Mumia Abu-Jamal est le plus ancien condamné à mort aux Etats-Unis. Il est enfermé depuis 23 ans dans le couloir de la mort. À la suite d’un procès inique et raciste, il a été condamné pour un crime dont aucune preuve n’a été présentée. En 1995, la mobilisation internationale a permis de surseoir à l’exécution de la sentence. On peut craindre à tout moment l’exécution car Mumia est à plus d’un titre gênant pour le système judiciaire étatsunien. Ex-Black Panthers, journaliste critique, «  voix des sans voix », il est aussi emblématique de ces milliers de condamnés dans les couloirs de la mort victimes d’une répression raciste et politique.

Robert Bryan : Pendant de nombreuses années, j’ai été président d’une coalition contre la peine de mort aux Etats-Unis et, depuis 30 ans, mon cabinet défend les cas de condamnés à mort.
Les Etats-Unis sont malheureusement la vitrine des exécutions capitales dans le monde. Il y a actuellement des milliers de condamnés à mort, presque 3500. Dans la prison de Saint Quentin, de l’autre côté de la baie
de San Francisco où j’habite, 639 condamnés attendent dans le couloir
de la mort. Tous savent qu’ils vont mourir, comment ils vont mourir, mais ils ignorent quand.
Si la situation actuelle est particulièrement déprimante aux Etats-Unis, et même oppressante avec le gouvernement d’extrême droite de Bush, il existe cependant des lueurs d’espoir. Les tribunaux sont aujourd’hui très vigilants sur la manière d’appliquer la peine de mort. Une décision récente de la Cour suprême a déclaré non constitutionnelle la sélection de jurés sur des critères racistes. C’est identique au cas de Mumia Abu-Jamal où, lors de son procès, les personnes issues de minorités et contre la peine de mort ont été écartées du jury.
Il ne faut néanmoins pas occulter le fait que la peine de mort se porte bien aux Etats-Unis. Le sentiment qui prévaut, c’est que les personnes en bas de l’échelle sociale, les plus pauvres, ne méritent pas de vivre. Et avec le cas de Mumia Abu-Jamal, nous avons l’exemple type du dysfonctionnement et de la perversité du système judiciaire. Le couloir de la mort est le quartier privilégié des pauvres. L’avocat de Mumia a été commis d’office et le juge était raciste. Le racisme a perverti la procédure depuis le début et mon intention est de prouver son innocence. Son cas est un bon résumé du problème de la peine de mort aux Etats-Unis.

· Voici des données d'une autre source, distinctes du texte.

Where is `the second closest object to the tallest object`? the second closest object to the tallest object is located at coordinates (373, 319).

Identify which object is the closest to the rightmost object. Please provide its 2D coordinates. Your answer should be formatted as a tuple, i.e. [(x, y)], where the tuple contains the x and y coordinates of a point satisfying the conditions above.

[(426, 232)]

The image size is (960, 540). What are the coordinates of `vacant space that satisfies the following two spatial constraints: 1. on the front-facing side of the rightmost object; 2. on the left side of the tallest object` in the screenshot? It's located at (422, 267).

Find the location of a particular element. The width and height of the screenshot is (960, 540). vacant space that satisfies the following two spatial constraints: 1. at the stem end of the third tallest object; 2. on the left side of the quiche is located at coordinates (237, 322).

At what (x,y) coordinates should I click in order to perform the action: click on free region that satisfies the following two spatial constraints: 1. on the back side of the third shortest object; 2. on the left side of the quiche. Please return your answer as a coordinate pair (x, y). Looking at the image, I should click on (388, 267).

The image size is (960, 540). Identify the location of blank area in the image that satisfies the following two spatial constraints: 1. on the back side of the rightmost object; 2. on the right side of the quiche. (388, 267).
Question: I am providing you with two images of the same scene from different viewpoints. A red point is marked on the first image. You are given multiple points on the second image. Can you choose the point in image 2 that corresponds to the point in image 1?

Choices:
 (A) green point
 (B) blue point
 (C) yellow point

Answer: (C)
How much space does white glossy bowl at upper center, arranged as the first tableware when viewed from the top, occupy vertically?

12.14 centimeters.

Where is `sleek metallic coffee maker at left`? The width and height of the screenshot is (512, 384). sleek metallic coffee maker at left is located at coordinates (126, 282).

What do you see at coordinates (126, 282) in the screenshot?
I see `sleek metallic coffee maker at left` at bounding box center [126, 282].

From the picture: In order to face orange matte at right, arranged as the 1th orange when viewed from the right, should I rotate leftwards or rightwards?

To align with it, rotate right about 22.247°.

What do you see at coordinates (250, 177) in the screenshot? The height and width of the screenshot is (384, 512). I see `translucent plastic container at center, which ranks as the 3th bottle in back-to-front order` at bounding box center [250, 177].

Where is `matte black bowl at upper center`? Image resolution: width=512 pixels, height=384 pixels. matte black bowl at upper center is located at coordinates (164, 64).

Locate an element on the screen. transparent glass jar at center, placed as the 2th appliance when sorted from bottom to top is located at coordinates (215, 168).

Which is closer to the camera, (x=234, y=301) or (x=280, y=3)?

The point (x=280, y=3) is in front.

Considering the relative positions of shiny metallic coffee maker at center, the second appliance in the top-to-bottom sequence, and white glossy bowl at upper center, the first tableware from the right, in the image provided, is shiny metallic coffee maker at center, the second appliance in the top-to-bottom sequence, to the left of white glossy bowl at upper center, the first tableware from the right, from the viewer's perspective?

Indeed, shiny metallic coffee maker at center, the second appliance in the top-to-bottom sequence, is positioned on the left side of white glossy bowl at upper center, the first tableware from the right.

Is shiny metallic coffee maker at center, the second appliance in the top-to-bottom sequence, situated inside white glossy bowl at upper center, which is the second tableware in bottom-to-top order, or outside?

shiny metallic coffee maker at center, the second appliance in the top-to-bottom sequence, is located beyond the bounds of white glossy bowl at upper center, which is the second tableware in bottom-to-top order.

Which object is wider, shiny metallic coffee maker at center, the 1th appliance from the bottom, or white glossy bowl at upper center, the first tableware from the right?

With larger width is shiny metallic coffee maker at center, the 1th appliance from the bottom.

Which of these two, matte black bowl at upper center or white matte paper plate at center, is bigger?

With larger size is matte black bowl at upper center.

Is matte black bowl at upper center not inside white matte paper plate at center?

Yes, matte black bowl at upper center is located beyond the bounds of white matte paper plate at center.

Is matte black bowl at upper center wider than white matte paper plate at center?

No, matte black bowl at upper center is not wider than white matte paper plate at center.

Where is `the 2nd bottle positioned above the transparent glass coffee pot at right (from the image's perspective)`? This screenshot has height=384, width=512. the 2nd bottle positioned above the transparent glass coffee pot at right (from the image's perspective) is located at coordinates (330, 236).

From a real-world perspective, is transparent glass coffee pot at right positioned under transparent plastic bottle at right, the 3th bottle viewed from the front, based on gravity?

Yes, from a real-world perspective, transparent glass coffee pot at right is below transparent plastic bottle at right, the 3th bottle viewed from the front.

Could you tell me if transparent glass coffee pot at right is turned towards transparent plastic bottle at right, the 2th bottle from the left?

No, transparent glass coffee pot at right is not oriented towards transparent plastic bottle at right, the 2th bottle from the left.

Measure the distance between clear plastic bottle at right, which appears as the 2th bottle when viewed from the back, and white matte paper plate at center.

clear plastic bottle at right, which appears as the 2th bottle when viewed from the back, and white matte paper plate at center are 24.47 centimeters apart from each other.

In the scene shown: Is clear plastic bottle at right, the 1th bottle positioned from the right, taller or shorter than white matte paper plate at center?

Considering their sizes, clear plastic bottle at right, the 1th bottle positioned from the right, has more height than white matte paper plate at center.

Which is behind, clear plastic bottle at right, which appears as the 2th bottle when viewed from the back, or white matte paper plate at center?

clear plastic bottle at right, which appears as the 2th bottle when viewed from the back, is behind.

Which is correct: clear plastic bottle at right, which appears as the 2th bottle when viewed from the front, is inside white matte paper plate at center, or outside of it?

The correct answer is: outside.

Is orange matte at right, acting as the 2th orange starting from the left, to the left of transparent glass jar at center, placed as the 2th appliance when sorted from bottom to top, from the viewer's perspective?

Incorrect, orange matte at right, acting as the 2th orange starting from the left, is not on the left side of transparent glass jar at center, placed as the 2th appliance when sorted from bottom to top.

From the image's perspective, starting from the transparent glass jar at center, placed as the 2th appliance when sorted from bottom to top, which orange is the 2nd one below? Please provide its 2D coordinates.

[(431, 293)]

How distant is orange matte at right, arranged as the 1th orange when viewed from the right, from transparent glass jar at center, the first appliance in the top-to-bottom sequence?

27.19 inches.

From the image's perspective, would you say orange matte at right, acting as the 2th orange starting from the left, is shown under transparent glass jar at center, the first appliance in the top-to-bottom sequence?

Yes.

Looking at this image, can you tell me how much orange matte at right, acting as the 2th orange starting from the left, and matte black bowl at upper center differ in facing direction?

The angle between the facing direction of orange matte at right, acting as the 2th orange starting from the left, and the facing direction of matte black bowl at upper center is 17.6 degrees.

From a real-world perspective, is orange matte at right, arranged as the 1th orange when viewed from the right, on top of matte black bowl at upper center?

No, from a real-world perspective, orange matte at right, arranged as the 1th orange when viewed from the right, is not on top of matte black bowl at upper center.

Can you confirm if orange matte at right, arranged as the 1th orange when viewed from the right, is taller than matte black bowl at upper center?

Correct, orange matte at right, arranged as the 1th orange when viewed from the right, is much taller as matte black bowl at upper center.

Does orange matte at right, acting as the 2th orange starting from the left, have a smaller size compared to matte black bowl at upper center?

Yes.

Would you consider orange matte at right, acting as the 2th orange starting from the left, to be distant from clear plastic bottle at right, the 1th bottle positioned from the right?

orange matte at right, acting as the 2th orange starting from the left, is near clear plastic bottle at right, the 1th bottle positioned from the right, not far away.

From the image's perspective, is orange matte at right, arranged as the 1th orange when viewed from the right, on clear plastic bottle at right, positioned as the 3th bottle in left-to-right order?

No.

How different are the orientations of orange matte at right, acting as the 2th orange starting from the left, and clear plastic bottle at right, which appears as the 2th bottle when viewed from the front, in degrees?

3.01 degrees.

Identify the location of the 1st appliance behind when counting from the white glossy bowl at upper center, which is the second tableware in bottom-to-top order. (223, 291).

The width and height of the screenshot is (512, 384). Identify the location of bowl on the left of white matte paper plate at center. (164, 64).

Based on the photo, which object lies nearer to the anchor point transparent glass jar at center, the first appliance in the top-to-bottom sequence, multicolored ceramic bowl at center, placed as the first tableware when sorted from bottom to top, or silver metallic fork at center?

Chroniques rebelles : Quel est l’état de la mobilisation contre la peine de mort au plan national et international ?

Robert Bryan : La mobilisation des abolitionnistes est à présent mieux organisée — soutien des groupes, manifestations —, le mouvement est plus fort qu’il y a dix ans. En Europe, la France est à la tête des abolitionnistes au plan mondial. L’abolition de la peine de mort est une cause fondamentale de l’Union européenne puisque c’est une des conditions pour en faire partie. Je suis impressionné de voir comment la peine de mort a été abolie — même si elle reste populaire — en Europe occidentale, et que la France soit à la tête du mouvement pour abolir la peine de mort dans le monde. C’est comme une bouffée d’air frais car je me rends compte combien les associations et les individus sont motivé-e-s par la campagne. Ce qui est fait par les associations est un honneur pour l’humanité.

Chroniques rebelles — La mobilisation en Europe a-t-elle un impact aux Etats-Unis et comment réagit Mumia ?

Robert Bryan : Je suis certain que la campagne a un impact sur l’opinion publique étatsunienne, même si dans le couloir de la mort il y a des meurtriers difficiles à défendre. La manifestation du 2 juillet a rassemblé de nombreuses personnes Place de la Concorde, sous un soleil brûlant, pour la défense de Mumia Abu-Jamal et contre la peine de mort alors qu’elle a été abolie en France.
C’est important pour nous, pour Mumia qui continue de diffuser ses textes par téléphone à la radio, cela a aussi une influence. Il répète sans cesse : « ce n’est pas pour moi qu’il faut se battre, mais pour tous ceux et celles qui, dans la même situation, ne peuvent pas parler ou se faire entendre. Je ne suis qu’un parmi tous ces oublié-e-s. » Mumia est un symbole de la lutte contre la peine de mort, la cruauté, l’intolérance et contre toute cette inhumanité.